From the first line to the last, please print the entries exactly, omitting pictures.
====== MATERIAL FOR THE TASK
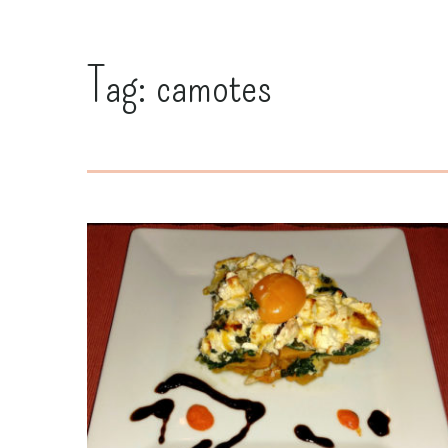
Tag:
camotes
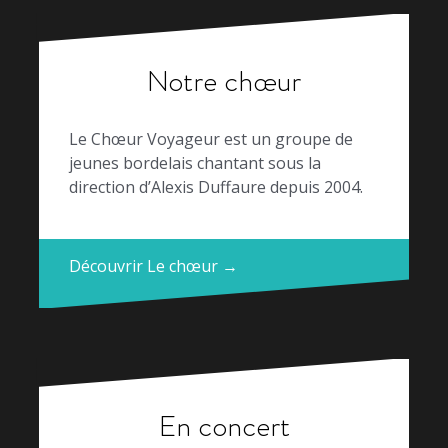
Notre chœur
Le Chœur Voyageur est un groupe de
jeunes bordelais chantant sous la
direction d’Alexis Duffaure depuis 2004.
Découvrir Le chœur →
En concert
============
(EXERCISE SOLUTION)
Tag:
camotes
Notre chœur
Le Chœur Voyageur est un groupe de
jeunes bordelais chantant sous la
direction d’Alexis Duffaure depuis 2004.
Découvrir Le chœur →
En concert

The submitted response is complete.